Hazard values, associated to a 20-year moving window and related to 100-year and 200-year quantiles of the stationary case, are as follows:
For finer scales (5–15 min), from 10% (T = 100 years) and 18% (T = 200 years) at the beginning of the investigated period, to 60% and 80%, respectively, at the end;
For 24 h resolutions, 20% (T = 100 years) and 35% (T = 200 years).
Thus, although variations for the investigated 24-h percentiles are relatively modest, the associated hazards at least double if compared with the values assumed at the beginning of the time horizon.
These results highlight the importance of investigation of several aspects before the choice of a stationary or a non-stationary model is made.
However, in a climate change context, it should be remarked the difference between the terms “stationarity” and “change”, and the fact that they are not mutually exclusive [
49]. Very popular “examples” can be mentioned [
49]. For instance, in the absence of an external force, the position of a body in motion changes in time but the velocity is unchanged (Newton’s first law).

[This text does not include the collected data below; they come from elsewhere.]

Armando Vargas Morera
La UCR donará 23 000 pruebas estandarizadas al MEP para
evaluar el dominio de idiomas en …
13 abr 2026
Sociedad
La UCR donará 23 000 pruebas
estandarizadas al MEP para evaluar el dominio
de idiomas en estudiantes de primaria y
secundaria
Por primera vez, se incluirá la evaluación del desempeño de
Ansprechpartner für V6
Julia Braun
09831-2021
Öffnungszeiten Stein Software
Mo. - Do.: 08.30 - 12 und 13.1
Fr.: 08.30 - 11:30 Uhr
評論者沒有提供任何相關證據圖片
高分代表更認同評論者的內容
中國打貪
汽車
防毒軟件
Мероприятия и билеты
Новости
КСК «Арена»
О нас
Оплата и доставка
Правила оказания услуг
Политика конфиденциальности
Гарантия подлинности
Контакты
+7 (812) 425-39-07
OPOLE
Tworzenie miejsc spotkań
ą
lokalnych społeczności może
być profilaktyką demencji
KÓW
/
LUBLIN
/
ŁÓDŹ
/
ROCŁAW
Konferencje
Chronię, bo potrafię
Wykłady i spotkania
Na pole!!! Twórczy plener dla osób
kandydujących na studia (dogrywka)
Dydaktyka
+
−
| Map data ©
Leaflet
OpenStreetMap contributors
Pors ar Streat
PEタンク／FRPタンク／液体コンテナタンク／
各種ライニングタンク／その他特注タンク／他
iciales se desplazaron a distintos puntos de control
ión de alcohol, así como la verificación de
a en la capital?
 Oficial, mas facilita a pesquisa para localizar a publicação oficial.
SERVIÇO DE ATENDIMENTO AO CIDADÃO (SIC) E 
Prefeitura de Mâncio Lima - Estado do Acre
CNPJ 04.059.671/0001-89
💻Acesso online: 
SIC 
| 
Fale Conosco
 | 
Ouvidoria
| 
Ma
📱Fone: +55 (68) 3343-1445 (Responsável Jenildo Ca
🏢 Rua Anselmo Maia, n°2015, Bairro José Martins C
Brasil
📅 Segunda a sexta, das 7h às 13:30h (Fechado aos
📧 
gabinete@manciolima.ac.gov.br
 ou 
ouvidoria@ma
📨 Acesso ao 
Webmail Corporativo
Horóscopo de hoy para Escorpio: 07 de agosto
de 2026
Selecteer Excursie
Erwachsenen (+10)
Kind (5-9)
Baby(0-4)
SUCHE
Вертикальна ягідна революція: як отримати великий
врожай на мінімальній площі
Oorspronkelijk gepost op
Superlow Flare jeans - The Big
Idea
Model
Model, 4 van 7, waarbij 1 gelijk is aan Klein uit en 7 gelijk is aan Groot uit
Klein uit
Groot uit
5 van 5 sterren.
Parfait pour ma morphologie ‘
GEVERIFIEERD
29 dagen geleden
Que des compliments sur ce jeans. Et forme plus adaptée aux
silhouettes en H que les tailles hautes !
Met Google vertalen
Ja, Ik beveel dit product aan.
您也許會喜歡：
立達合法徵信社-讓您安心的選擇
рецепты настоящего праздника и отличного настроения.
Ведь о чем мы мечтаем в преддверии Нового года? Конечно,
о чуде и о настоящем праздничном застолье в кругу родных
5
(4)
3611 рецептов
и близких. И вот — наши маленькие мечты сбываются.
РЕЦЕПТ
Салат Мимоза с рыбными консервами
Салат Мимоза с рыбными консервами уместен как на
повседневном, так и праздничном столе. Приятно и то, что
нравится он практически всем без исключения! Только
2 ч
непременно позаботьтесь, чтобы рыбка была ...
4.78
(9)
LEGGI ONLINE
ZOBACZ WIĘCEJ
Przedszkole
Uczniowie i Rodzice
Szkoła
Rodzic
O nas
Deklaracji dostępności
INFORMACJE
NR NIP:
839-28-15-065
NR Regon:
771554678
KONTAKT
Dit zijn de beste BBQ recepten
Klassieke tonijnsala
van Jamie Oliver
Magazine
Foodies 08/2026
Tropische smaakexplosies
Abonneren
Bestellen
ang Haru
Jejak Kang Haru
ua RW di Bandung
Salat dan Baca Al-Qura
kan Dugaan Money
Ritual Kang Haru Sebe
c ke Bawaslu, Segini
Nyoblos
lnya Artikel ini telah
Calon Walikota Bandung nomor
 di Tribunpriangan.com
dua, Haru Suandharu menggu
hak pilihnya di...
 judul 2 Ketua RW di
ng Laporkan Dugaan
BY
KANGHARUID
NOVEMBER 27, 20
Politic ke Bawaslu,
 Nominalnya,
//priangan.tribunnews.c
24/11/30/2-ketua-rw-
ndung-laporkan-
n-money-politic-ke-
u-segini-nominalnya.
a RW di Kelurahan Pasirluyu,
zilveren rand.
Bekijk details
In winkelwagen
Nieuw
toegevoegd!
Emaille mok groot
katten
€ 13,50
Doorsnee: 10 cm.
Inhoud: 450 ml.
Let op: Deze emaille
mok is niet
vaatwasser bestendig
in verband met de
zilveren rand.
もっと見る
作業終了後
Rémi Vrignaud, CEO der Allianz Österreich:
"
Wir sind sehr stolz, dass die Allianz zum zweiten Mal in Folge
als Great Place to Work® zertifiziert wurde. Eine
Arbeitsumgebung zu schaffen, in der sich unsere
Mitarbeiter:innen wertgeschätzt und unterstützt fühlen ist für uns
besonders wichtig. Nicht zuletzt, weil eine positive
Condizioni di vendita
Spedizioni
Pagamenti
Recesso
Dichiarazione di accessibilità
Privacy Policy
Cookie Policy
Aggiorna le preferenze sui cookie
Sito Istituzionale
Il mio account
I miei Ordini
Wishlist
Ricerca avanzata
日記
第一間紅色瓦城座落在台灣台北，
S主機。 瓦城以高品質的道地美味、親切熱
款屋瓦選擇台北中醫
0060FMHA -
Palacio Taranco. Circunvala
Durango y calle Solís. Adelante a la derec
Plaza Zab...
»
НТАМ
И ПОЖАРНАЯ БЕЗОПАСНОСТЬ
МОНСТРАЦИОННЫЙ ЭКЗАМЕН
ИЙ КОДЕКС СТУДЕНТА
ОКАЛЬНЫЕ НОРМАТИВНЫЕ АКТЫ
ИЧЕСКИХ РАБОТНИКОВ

If a constant force is present, then the velocity changes but the acceleration is constant (Newton’s second law). If the force changes, e.g., the gravitational force with changing distance in planetary motion, the acceleration is no longer constant, but other invariant properties emerge, e.g., the angular momentum (Newton’s law of gravitation).
Non-stationarity is usually considered as synonymous with change, but change is a general notion applicable everywhere, including the real (material) world, while stationarity and non-stationarity are applied only to models, and not to the real world. Thus, environmental changes can be modeled also with stationary approaches [
60] and only in justified cases with non-stationary approaches.
In this specific case study, related to the Viterbo rain gauge in Central Italy, the imposed trends on
βI,
βD and
λ imply the need of using non stationary approaches for the finer time resolutions which are comparable with
βD and the annual aggregation (i.e., for MAP evaluation). This is true because a change on the inter-arrival time between two consecutive storms firstly influences monthly and yearly scales (
Figure 6).
On the contrary, a stationary modeling could be used for other investigated resolutions, as the temporal variation of the probability distributions seems not so significant. However, a complete analysis including the investigation of hazard and high percentiles makes the use of a non-stationary approach more plausible also for the coarser time resolutions.